## [Activity]
Using the data below, reproduce exactly the lines from the line with "even closer to the home improvement" to the line with "ll access to", both included; pictures must be dropped.

☆ ☆ ☆ ☆ ☆

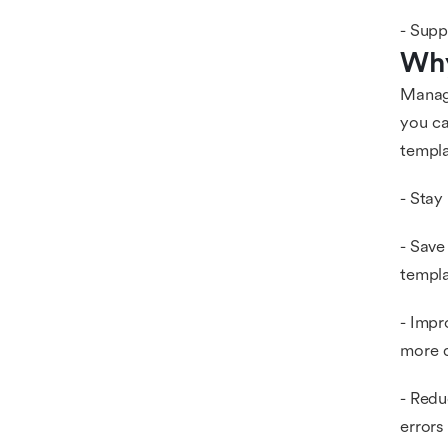
- Supp
Why
Manag
you ca
templa
- Stay
- Save
templa
- Impr
more q
- Redu
errors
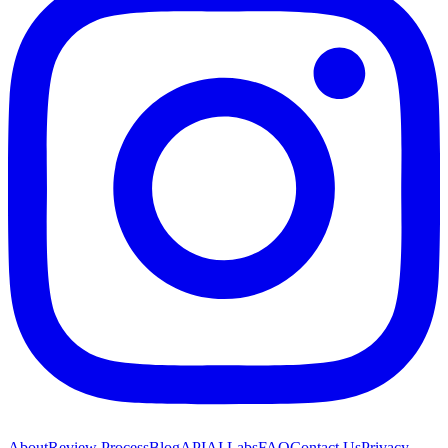
About
Review Process
Blog
API
AI Labs
FAQ
Contact Us
Privacy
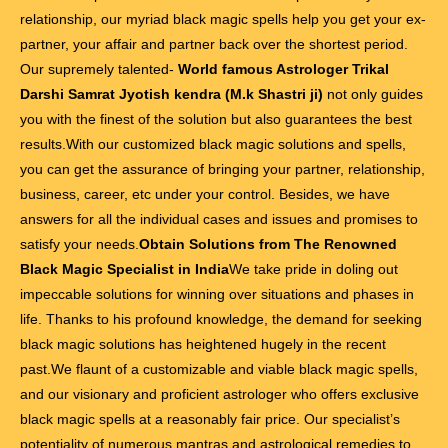
relationship, our myriad black magic spells help you get your ex-
partner, your affair and partner back over the shortest period.
Our supremely talented-
World famous Astrologer Trikal
Darshi Samrat Jyotish kendra (M.k Shastri ji)
not only guides
you with the finest of the solution but also guarantees the best
results.With our customized black magic solutions and spells,
you can get the assurance of bringing your partner, relationship,
business, career, etc under your control. Besides, we have
answers for all the individual cases and issues and promises to
satisfy your needs.
Obtain Solutions from The Renowned
Black Magic Specialist in India
We take pride in doling out
impeccable solutions for winning over situations and phases in
life. Thanks to his profound knowledge, the demand for seeking
black magic solutions has heightened hugely in the recent
past.We flaunt of a customizable and viable black magic spells,
and our visionary and proficient astrologer who offers exclusive
black magic spells at a reasonably fair price. Our specialist’s
potentiality of numerous mantras and astrological remedies to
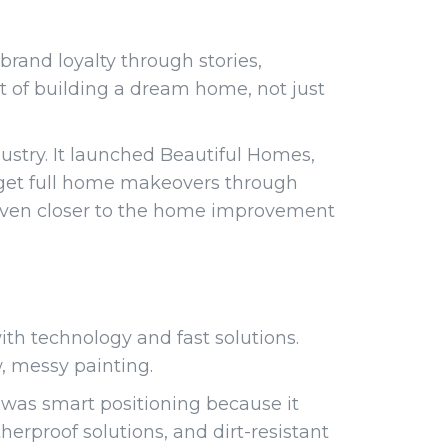
 brand loyalty through stories,
rt of building a dream home, not just
ustry. It launched Beautiful Homes,
s get full home makeovers through
 even closer to the home improvement
th technology and fast solutions.
w, messy painting.
 was smart positioning because it
erproof solutions, and dirt-resistant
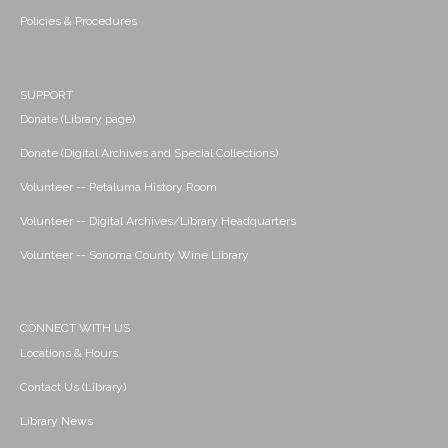
Policies & Procedures
SUPPORT
Donate (Library page)
Donate (Digital Archives and Special Collections)
Volunteer -- Petaluma History Room
Volunteer -- Digital Archives/Library Headquarters
Volunteer -- Sonoma County Wine Library
CONNECT WITH US
Locations & Hours
Contact Us (Library)
Library News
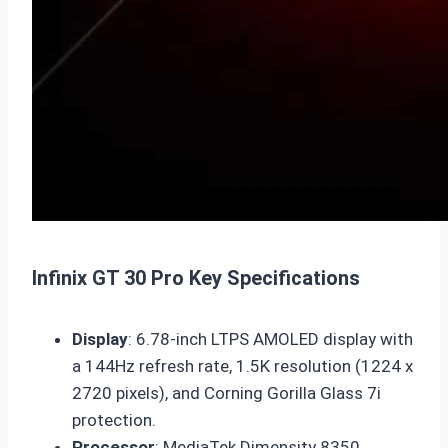
Infinix GT 30 Pro Key Specifications
Display
: 6.78-inch LTPS AMOLED display with
a 144Hz refresh rate, 1.5K resolution (1224 x
2720 pixels), and Corning Gorilla Glass 7i
protection.
Processor
: MediaTek Dimensity 8350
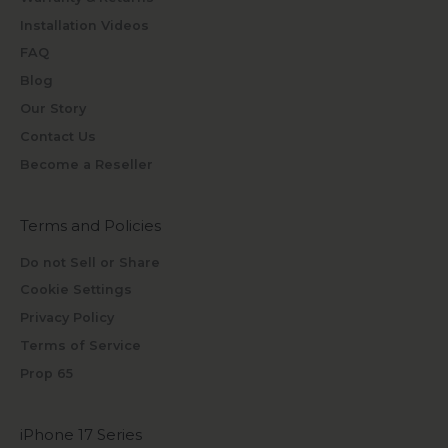
Installation Videos
FAQ
Blog
Our Story
Contact Us
Become a Reseller
Terms and Policies
Do not Sell or Share
Cookie Settings
Privacy Policy
Terms of Service
Prop 65
iPhone 17 Series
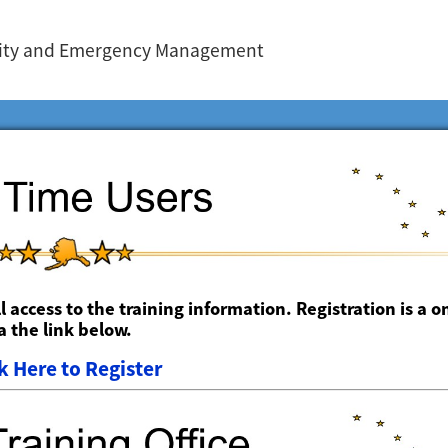
urity and Emergency Management
ll access to the training information. Registration is a o
 the link below.
k Here to Register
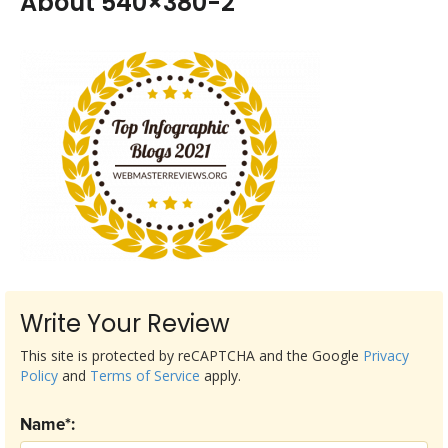
About 540×380-2
Write Your Review
This site is protected by reCAPTCHA and the Google
Privacy
Policy
and
Terms of Service
apply.
Name*:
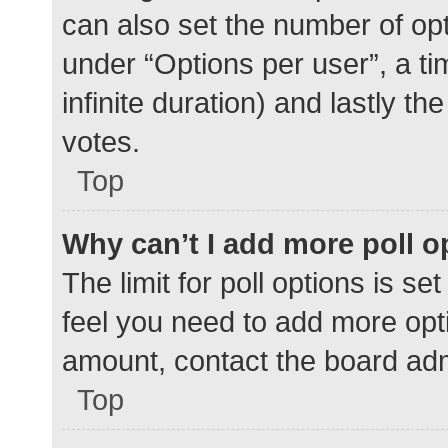
can also set the number of op
under “Options per user”, a time
infinite duration) and lastly t
votes.
Top
Why can’t I add more poll o
The limit for poll options is se
feel you need to add more opti
amount, contact the board adm
Top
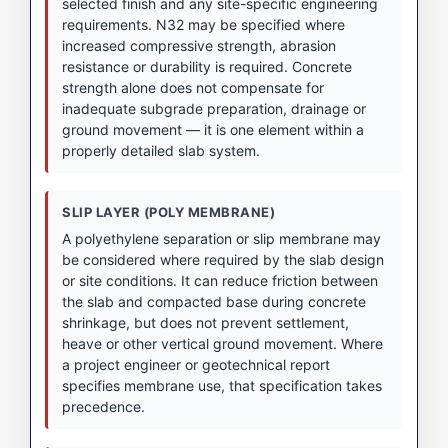
selected finish and any site-specific engineering
requirements. N32 may be specified where
increased compressive strength, abrasion
resistance or durability is required. Concrete
strength alone does not compensate for
inadequate subgrade preparation, drainage or
ground movement — it is one element within a
properly detailed slab system.
SLIP LAYER (POLY MEMBRANE)
A polyethylene separation or slip membrane may
be considered where required by the slab design
or site conditions. It can reduce friction between
the slab and compacted base during concrete
shrinkage, but does not prevent settlement,
heave or other vertical ground movement. Where
a project engineer or geotechnical report
specifies membrane use, that specification takes
precedence.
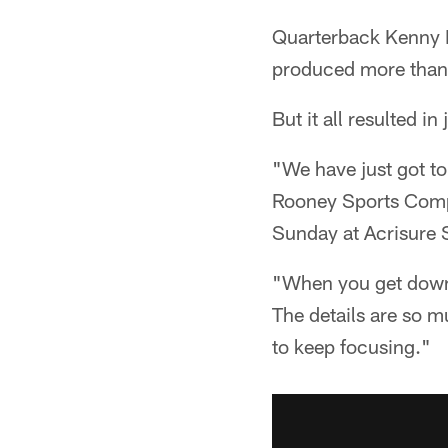
Quarterback Kenny P
produced more than 
But it all resulted i
"We have just got to
Rooney Sports Comple
Sunday at Acrisure 
"When you get down t
The details are so 
to keep focusing."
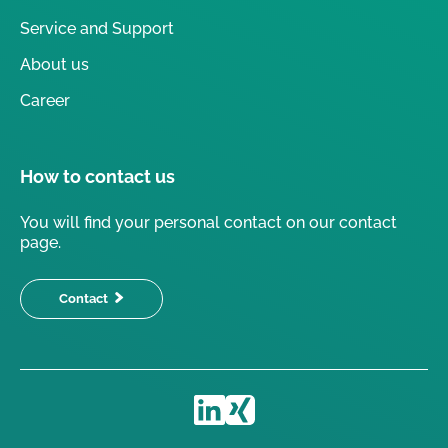
Service and Support
About us
Career
How to contact us
You will find your personal contact on our contact
page.
Contact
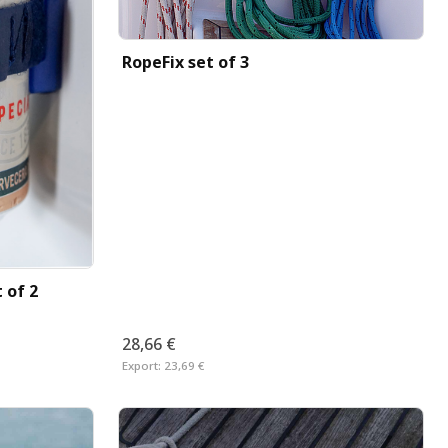
RopeFix set of 3
 of 2
28,66 €
Export:
23,69 €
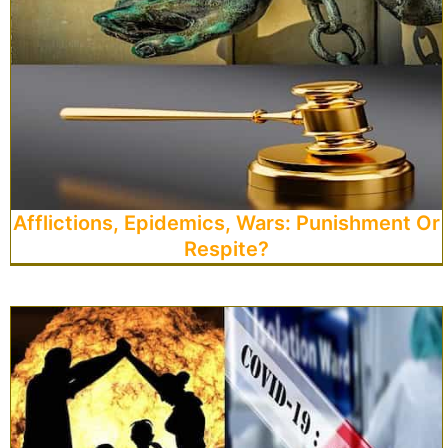
Afflictions, Epidemics, Wars: Punishment Or
Respite?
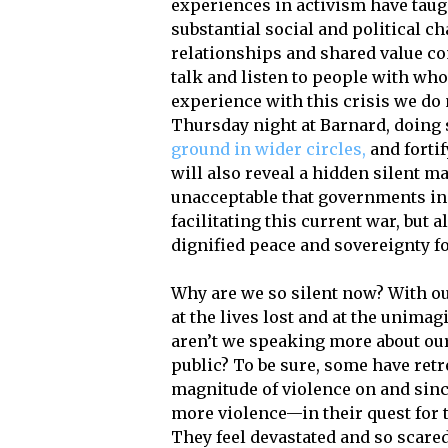
experiences in activism have taug
substantial social and political 
relationships and shared value c
talk and listen to people with wh
experience with this crisis we do
Thursday night at Barnard, doing 
ground in wider circles,
and fortif
will also reveal a hidden silent maj
unacceptable that governments in 
facilitating this current war, but a
dignified peace and sovereignty for
Why are we so silent now? With ou
at the lives lost and at the unimag
aren’t we speaking more about our
public? To be sure, some have retr
magnitude of violence on and since 
more violence—in their quest for t
They feel devastated and so scared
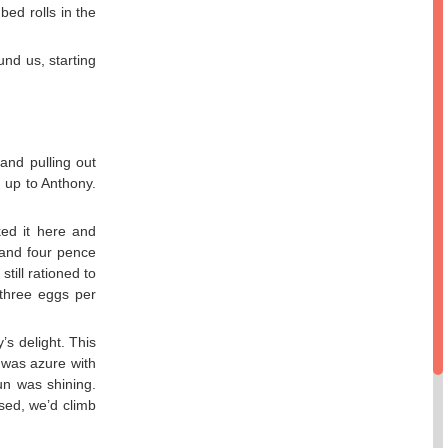
bed rolls in the
nd us, starting
and pulling out
g up to Anthony.
ked it here and
e and four pence
till rationed to
three eggs per
s delight. This
 was azure with
un was shining.
sed, we’d climb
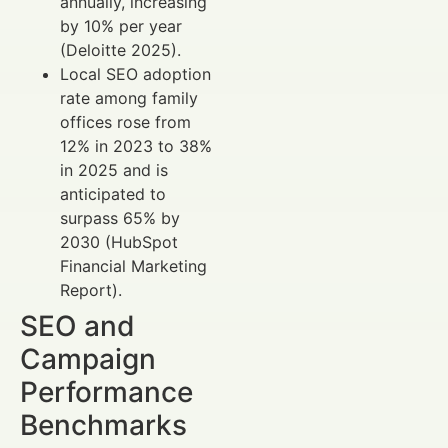
annually, increasing
by 10% per year
(Deloitte 2025).
Local SEO adoption
rate among family
offices rose from
12% in 2023 to 38%
in 2025 and is
anticipated to
surpass 65% by
2030 (HubSpot
Financial Marketing
Report).
SEO and
Campaign
Performance
Benchmarks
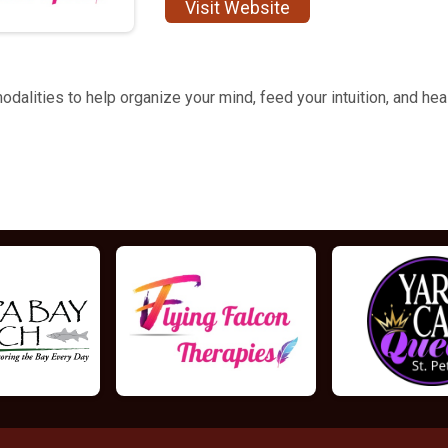
Visit Website
dalities to help organize your mind, feed your intuition, and hea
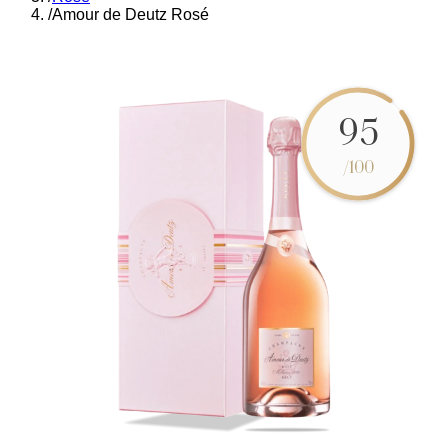
/
Amour de Deutz Rosé
95
/100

☆ ☆ ☆ ☆ ☆

## [Your response]
 even closer to the home improvement
th technology and fast solutions.
w, messy painting.
 was smart positioning because it
erproof solutions, and dirt-resistant
Policies & Procedures
SUPPORT
Donate (Library page)
Donate (Digital Archives and Special Collections)
Volunteer -- Petaluma History Room
Volunteer -- Digital Archives/Library Headquarters
Volunteer -- Sonoma County Wine Library
CONNECT WITH US
Locations & Hours
Contact Us (Library)
Library News
Infinix GT 30 Pro Key Specifications
Display
: 6.78-inch LTPS AMOLED display with
a 144Hz refresh rate, 1.5K resolution (1224 x
2720 pixels), and Corning Gorilla Glass 7i
protection.
Processor
: MediaTek Dimensity 8350
Installation Videos
FAQ
Blog
Our Story
Contact Us
Become a Reseller
Terms and Policies
Do not Sell or Share
Cookie Settings
Privacy Policy
Terms of Service
Prop 65
iPhone 17 Series
urity and Emergency Management
ll access to the training information. Registration is a o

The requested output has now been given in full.